Objective: Hepatocyte growth factor (HGF) and dickkopf-1 (Dkk-1) inhibit osteoblast differentiation. The present study was thus undertaken to investigate whether plasma levels of HGF and Dkk-1 are related to bone damage in patients with rheumatoid arthritis (RA).
Methods: RA patients with a disease duration of <4 years were followed up prospectively with collection of demographic, clinical, and radiographic data at study enrollment (1992) and after 1, 2, 5, and 10 years. Hand radiographs were scored according to the modified Sharp/van der Heijde score (SHS). Levels of HGF and Dkk-1 in stored plasma samples obtained from 136 patients at the time of enrollment were measured by enzyme-linked immunosorbent assay.
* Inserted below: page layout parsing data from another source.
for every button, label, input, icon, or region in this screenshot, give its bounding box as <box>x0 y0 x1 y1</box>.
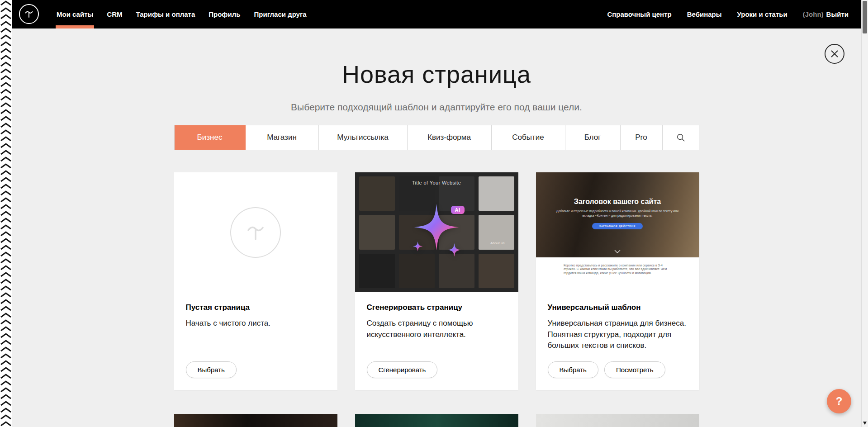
close-icon <box>830 50 839 58</box>
tilda-logo-icon <box>22 7 36 21</box>
upcoming-template-card[interactable] <box>355 414 518 427</box>
card-description: Создать страницу с помощью искусственног… <box>367 318 507 340</box>
page-subtitle: Выберите подходящий шаблон и адаптируйте… <box>174 102 699 113</box>
tab-search[interactable] <box>663 125 699 150</box>
tab-pro[interactable]: Pro <box>621 125 663 150</box>
card-title: Универсальный шаблон <box>548 303 688 312</box>
select-button[interactable]: Выбрать <box>548 361 598 378</box>
blank-page-preview <box>174 172 337 292</box>
generate-button[interactable]: Сгенерировать <box>367 361 438 378</box>
preview-body-text: Коротко представьтесь и расскажите о ком… <box>564 264 671 275</box>
tab-business[interactable]: Бизнес <box>175 125 246 150</box>
tilda-watermark-icon <box>230 207 281 258</box>
nav-invite-friend[interactable]: Пригласи друга <box>247 0 313 28</box>
zigzag-decoration <box>0 0 12 427</box>
tab-event[interactable]: Событие <box>492 125 565 150</box>
ai-sparkle-icon <box>355 172 518 292</box>
nav-crm[interactable]: CRM <box>100 0 129 28</box>
template-preview: Заголовок вашего сайта Добавьте интересн… <box>536 172 699 292</box>
card-universal-template[interactable]: Заголовок вашего сайта Добавьте интересн… <box>536 172 699 390</box>
scroll-down-arrow-icon <box>863 422 867 425</box>
ai-template-preview: Title of Your Website About us <box>355 172 518 292</box>
nav-profile[interactable]: Профиль <box>202 0 247 28</box>
nav-webinars[interactable]: Вебинары <box>679 10 730 18</box>
preview-subtitle: Добавьте интересные подробности о вашей … <box>555 209 679 218</box>
chevron-down-icon <box>536 250 699 254</box>
template-cards: Пустая страница Начать с чистого листа. … <box>174 172 699 390</box>
nav-lessons[interactable]: Уроки и статьи <box>730 10 795 18</box>
tab-shop[interactable]: Магазин <box>246 125 319 150</box>
preview-title: Заголовок вашего сайта <box>574 198 661 206</box>
upcoming-template-row <box>174 414 699 427</box>
nav-tariffs[interactable]: Тарифы и оплата <box>129 0 202 28</box>
card-description: Начать с чистого листа. <box>186 318 326 329</box>
nav-my-sites[interactable]: Мои сайты <box>50 0 100 28</box>
top-nav: Мои сайты CRM Тарифы и оплата Профиль Пр… <box>12 0 861 28</box>
close-button[interactable] <box>825 44 844 64</box>
new-page-dialog: Новая страница Выберите подходящий шабло… <box>12 28 861 427</box>
tab-blog[interactable]: Блог <box>565 125 621 150</box>
card-generate-page[interactable]: Title of Your Website About us <box>355 172 518 390</box>
help-button[interactable]: ? <box>827 389 851 413</box>
main-menu: Мои сайты CRM Тарифы и оплата Профиль Пр… <box>50 0 313 28</box>
user-logout[interactable]: (John) Выйти <box>795 10 849 18</box>
preview-hero: Заголовок вашего сайта Добавьте интересн… <box>536 172 699 257</box>
tab-multilink[interactable]: Мультиссылка <box>319 125 408 150</box>
scrollbar-thumb[interactable] <box>863 1 867 33</box>
card-blank-page[interactable]: Пустая страница Начать с чистого листа. … <box>174 172 337 390</box>
card-title: Пустая страница <box>186 303 326 312</box>
ai-badge: AI <box>451 206 465 214</box>
user-name: (John) <box>803 10 824 18</box>
logout-link[interactable]: Выйти <box>826 10 849 18</box>
preview-body: Коротко представьтесь и расскажите о ком… <box>536 257 699 292</box>
preview-cta-button: ЗАГЛАВНОЕ ДЕЙСТВИЕ <box>592 223 643 229</box>
template-tabs: Бизнес Магазин Мультиссылка Квиз-форма С… <box>174 125 699 150</box>
card-description: Универсальная страница для бизнеса. Поня… <box>548 318 688 351</box>
card-title: Сгенерировать страницу <box>367 303 507 312</box>
page-title: Новая страница <box>174 60 699 88</box>
secondary-menu: Справочный центр Вебинары Уроки и статьи… <box>599 0 861 28</box>
nav-help-center[interactable]: Справочный центр <box>599 10 679 18</box>
view-button[interactable]: Посмотреть <box>604 361 665 378</box>
tab-quiz[interactable]: Квиз-форма <box>408 125 492 150</box>
upcoming-template-card[interactable] <box>174 414 337 427</box>
scrollbar[interactable] <box>861 0 868 427</box>
tilda-logo[interactable] <box>19 4 39 24</box>
select-button[interactable]: Выбрать <box>186 361 237 378</box>
search-icon <box>676 133 685 142</box>
upcoming-template-card[interactable] <box>536 414 699 427</box>
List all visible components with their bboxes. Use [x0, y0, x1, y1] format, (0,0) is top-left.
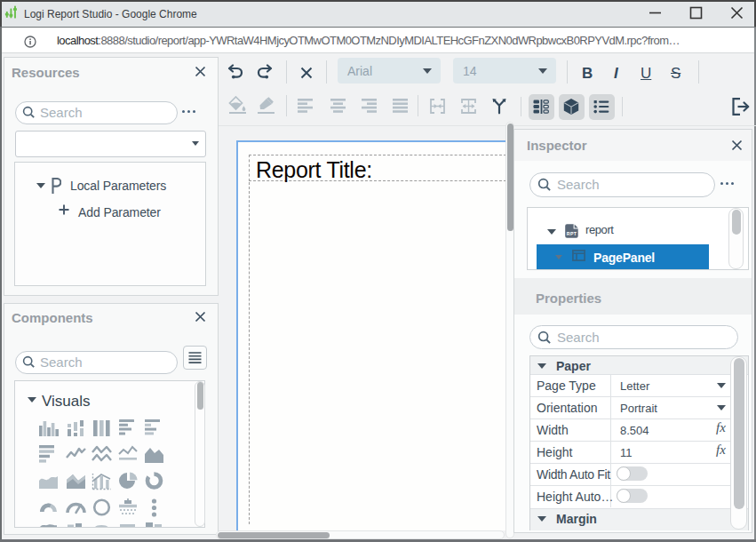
svg-text:RPT: RPT — [567, 231, 577, 236]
Associations between cytokine levels and radiographic progression were examined by linear regression analysis.
Results: Patients with above-median levels of HGF at enrollment had a significantly greater change in the SHS after 1, 2, 5, and 10 years than did patients with below-median levels of HGF (P < 0.001, P = 0.006, P = 0.01, and P = 0.01, respectively). In an unadjusted analysis, baseline HGF levels predicted the severity of joint damage at all time points studied. After adjustment for other known predictors of radiographic progression, baseline HGF levels remained significantly associated with radiographic progression. Plasma levels of Dkk-1 at enrollment were not significantly associated with radiographic progression at any time point studied.
Conclusion: Plasma levels of HGF predict joint damage in RA, and this finding suggests that HGF plays a role in RA joint destruction. The role of HGF as a potential prognostic biomarker or target for treatment warrants further exploration.